Aujourd'hui, pour amener ma mère faire un scan à l'Institut neurologique j'ai dû m'y prendre tôt pour en finir qu'en après-midi. Déplacements dans la circulation comme d'habitude, mais aussi dédales dans un hôpital inconnu, voiture garée loin derrière un stade de football américain désert évidemment, avec la glace et l'eau qui dégouttent des gradins, rendant les accès glacés. Toute l'opération fut donc une aventure, alors que le but de l'opération, un simple scan, fut rapide. Mes parents marchaient précautionneusement et lentement, par ce temps très froid. L'hôpital est vétuste, l'étage de radiologie présente tout un plafond couvert en toile plastique, la peinture des murs semble datée de bien longtemps. Spectacle de malades en civière, d'infirmiers casqués, gantés, bottés pour l'hygiène. Bref, dans ce décor déprimant, mes parents ressemblent à deux oisillons égarés. Et moi énergique, quoique je gardais pour moi mes impressions pénibles. N'empêche, j'étais crevée à la fin du jour.

Le comble, en sortant de l'hôpital, je les ai amenés manger au quartier chinois. Une simple soupe, disait ma mère, que je veux bien, pour ma diète. Elle fut insipide, désespérément insipide, et mauvaise pour la diète quand même! Ah, passons vite à autre chose!

Je me suis toujours demandée comment les gens font pour travailler dans un tel environnement d'hôpital. J'en vois qui passait, allant à leur pause, à leur lunch, avec un petit sac à la main. C'es hallucinant pour moi de vivre dans un tel contexte. Je m'accroche à l'idée qu'il y a d'autre hôpitaux plus neufs, plus pimpants, mais aussi au fait que, tout compte fait, c'est toute l'idée de notre impuissance face aux maladies et à l'appareillage complexe pour y faire face qui nous rend impressionnable.
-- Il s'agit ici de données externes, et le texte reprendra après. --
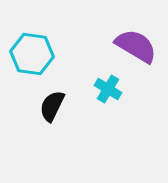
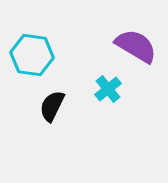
cyan hexagon: moved 1 px down
cyan cross: rotated 20 degrees clockwise
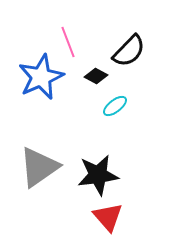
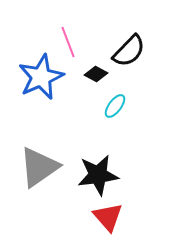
black diamond: moved 2 px up
cyan ellipse: rotated 15 degrees counterclockwise
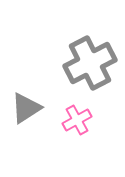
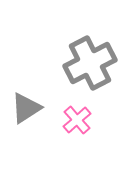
pink cross: rotated 12 degrees counterclockwise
Impossible de passer à autre chose pour la journée, même si j'ai des documents à lire, pour me préparer à une rencontre pour demain.
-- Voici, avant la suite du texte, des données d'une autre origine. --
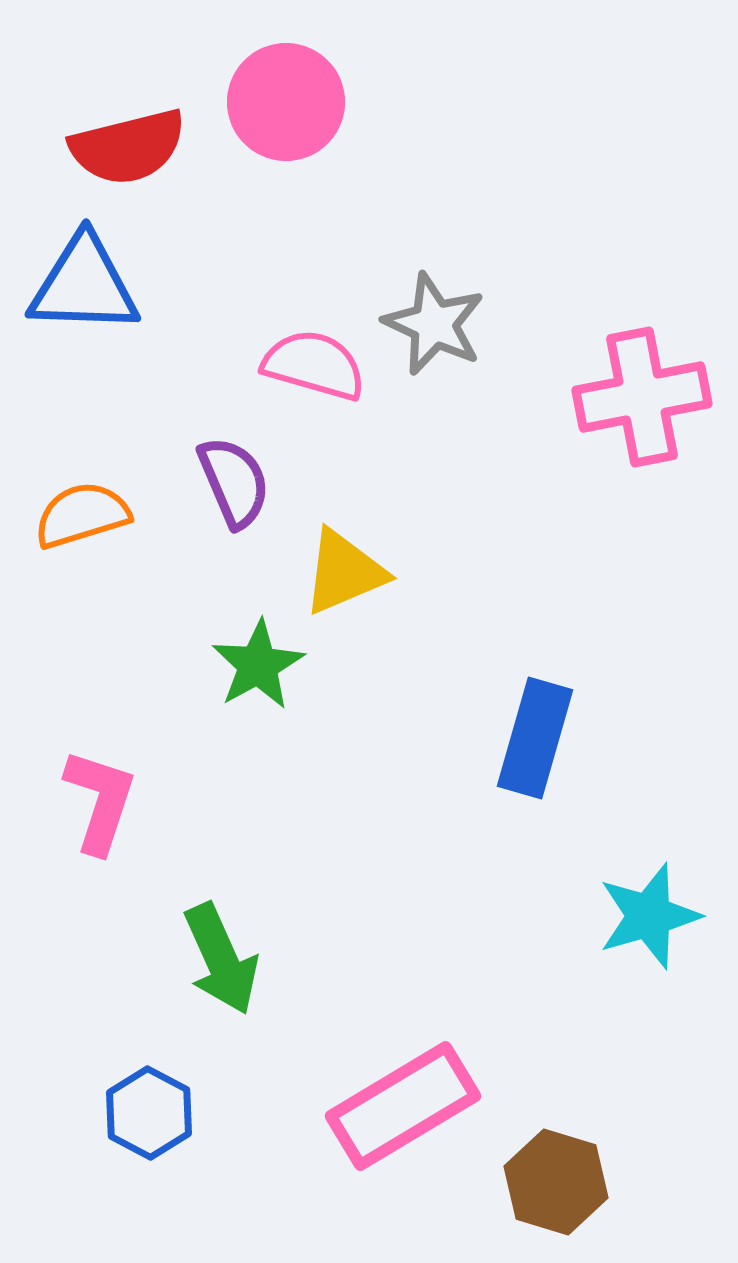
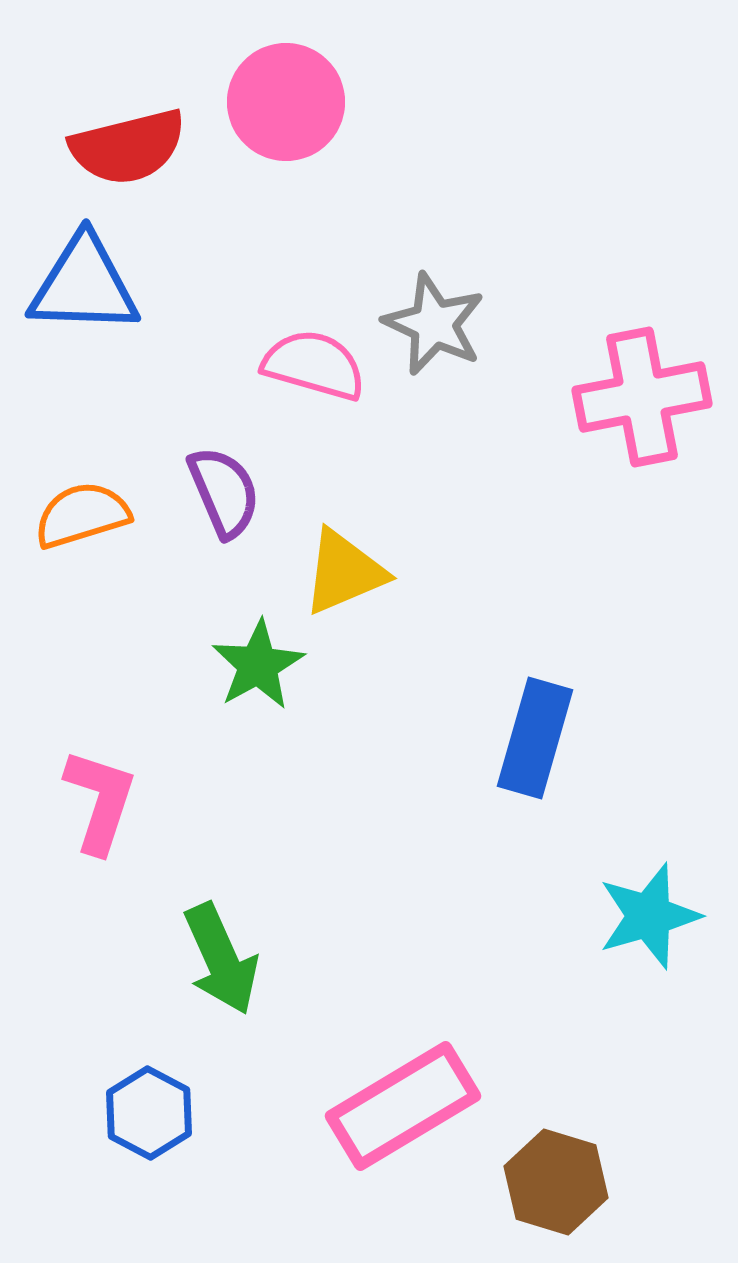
purple semicircle: moved 10 px left, 10 px down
Pour nous changer les idées, par opposition à la photo de la devanture rouge d'hier, je vous offre la petite maison bleue située sur l'Allée d'Or, à l'ombre du Château de Prague, dans laquelle vivait un certain temps Frank Kafka. On y tient maintenant une boutique et j'ai acheté là quatre petits volumes neufs des oeuvres de Kafka, dont «Le médecin de campagne» qui fut écrit dans cette maison bleue, «La métamorphose» qui fut la seule oeuvre publiée de son vivant, «Lettre au père» que ce dernier n'a jamais lu, et «Regards». Voilà les seuls souvenirs que j'ai ramenés de Prague, sans parler de photos superbes.

C'est quand même quelque chose de trouver des livres en français qui furent écrits en allemand, en pays tchèque. Autant je me suis sentie bien à Vienne, malgré la langue allemande, autant la langue tchèque est dépaysante à Prague. De plus nous ne sommes plus dans la zone de l'euro mais de la couronne.

Ce n'est pas anodin que je vous parle de Kafka dont les écrits dégagent «une atmosphère cauchemardesque et sinistre, où la bureaucratie et la société impersonnelle ont de plus en plus de prise sur l'individu», je cite, le texte de wikipedia plus haut, alors que je venais de passer dans les démarches pénibles de la journée.